Advent Meditation December 16, 2020


Psalm 147:1-11

1 Praise the Lord! How good it is to sing praises to our God; for he is gracious, and a song of praise is fitting. 2 The Lord builds up Jerusalem; he gathers the outcasts of Israel. 3 He heals the broken-hearted, and binds up their wounds. 4 He determines the number of the stars; he gives to all of them their names. 5 Great is our Lord, and abundant in power; his understanding is beyond measure. 6 The Lord lifts up the downtrodden; he casts the wicked to the ground. 7 Sing to the Lord with thanks-giving; make melody to our God on the lyre. 8 He covers the heavens with clouds, prepares rain for the earth, makes grass grow on the hills. 9 He gives to the animals their food, and to the young ravens when they cry. 10 His delight is not in the strength of the horse, nor his pleasure in the speed of a runner; 11 but the Lord takes pleasure in those who fear him, in those who hope in his steadfast love.


The Rev.

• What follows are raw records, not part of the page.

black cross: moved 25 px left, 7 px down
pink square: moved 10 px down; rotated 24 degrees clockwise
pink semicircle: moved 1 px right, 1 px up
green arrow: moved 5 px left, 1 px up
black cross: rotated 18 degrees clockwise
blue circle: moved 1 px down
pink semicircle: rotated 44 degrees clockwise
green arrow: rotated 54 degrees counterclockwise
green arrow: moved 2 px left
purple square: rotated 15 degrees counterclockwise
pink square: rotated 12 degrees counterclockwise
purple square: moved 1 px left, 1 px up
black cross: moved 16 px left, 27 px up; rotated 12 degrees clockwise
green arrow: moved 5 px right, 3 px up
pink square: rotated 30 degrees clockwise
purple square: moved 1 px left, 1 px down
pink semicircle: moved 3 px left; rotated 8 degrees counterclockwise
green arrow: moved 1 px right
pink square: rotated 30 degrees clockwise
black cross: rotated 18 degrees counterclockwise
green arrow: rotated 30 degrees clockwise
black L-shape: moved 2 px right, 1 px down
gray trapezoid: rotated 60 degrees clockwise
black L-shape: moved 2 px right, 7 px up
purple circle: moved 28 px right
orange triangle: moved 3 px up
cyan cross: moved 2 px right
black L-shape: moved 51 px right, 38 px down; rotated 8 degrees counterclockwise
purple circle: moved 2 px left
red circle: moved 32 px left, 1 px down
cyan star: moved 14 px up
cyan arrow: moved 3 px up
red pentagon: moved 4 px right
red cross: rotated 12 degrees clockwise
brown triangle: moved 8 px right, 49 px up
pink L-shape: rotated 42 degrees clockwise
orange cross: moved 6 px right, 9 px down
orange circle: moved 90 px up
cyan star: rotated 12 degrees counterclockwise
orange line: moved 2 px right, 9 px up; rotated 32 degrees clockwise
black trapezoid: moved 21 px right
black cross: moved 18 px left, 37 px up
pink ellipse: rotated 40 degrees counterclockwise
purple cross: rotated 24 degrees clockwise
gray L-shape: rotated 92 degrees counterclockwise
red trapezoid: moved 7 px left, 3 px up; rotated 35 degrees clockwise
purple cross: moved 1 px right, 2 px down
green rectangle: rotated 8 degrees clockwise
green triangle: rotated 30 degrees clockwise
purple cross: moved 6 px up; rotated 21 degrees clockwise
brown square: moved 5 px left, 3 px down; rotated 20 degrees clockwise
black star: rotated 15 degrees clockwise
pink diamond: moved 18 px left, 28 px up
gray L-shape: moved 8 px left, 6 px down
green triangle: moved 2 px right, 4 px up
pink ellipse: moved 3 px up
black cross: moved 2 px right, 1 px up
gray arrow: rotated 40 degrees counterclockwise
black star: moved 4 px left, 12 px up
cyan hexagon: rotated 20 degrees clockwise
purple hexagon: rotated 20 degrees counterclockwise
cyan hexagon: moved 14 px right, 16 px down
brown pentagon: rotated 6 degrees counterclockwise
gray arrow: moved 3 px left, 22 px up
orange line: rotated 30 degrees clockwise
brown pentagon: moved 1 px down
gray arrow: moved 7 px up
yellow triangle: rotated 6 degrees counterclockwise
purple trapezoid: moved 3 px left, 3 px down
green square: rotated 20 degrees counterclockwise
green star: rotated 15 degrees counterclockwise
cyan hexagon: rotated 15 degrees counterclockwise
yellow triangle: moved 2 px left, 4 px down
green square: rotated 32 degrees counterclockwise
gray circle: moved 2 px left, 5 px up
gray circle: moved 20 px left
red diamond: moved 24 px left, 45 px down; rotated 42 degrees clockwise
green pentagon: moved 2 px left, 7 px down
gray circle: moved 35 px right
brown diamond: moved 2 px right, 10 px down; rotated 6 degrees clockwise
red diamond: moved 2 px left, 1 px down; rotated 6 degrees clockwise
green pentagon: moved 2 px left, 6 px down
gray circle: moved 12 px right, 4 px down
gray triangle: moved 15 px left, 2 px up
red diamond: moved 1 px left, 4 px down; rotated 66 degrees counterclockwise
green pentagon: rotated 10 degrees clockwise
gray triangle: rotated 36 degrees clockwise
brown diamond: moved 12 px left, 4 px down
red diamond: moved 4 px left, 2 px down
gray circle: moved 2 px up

Dorothy Densmore ’04

Many, many years ago, my cousin, a photography hobbyist, introduced me to the wonders of the newly developed macro lens. He focused in on a small spider making its way across a thin, white strand. As I gazed upon the scene, my world exploded with new insight and wonder. This tiny spider had very hairy legs! And that thin, white strand was in fact a strong cord woven from three, fine filaments.

As both microscopes and telescopes improved over the years, new worlds of wonder have emerged for all humanity. God’s creation is so much more intricate, more interwoven, and more expansive than we had ever imagined. The creation we could see and touch was just the most obvious of the circles of systems that grow ever larger—and ever smaller. Join one human being with others and you have a family system. Join families together and you have tribes and nations—over continents. Conversely, reduce a human body to its component parts and you have bodily systems, then organs, then cells in a myriad of forms and functions.

Our knowledge of God’s creation in this way is limited only by our technological ability—these concentric circles go on and on. What beauty, what wonders are yet to be discovered! “Praise the Lord!” the psalmist cries. Indeed, how can we not desire to spend our lives in fear, awe, and worship of our gracious Lord and his wondrous ability!


How amazing, O Lord, is your creation! From the smallest of microbes to the grandest of mountains, from the seeking light of a firefly to the brilliance of the night sky, you never cease to proclaim your power and glory to a world in search of your sovereignty. May we be as children, forever excited by new discoveries of your creative power joined by an ever-deepening desire to protect it and share it with the world. Amen.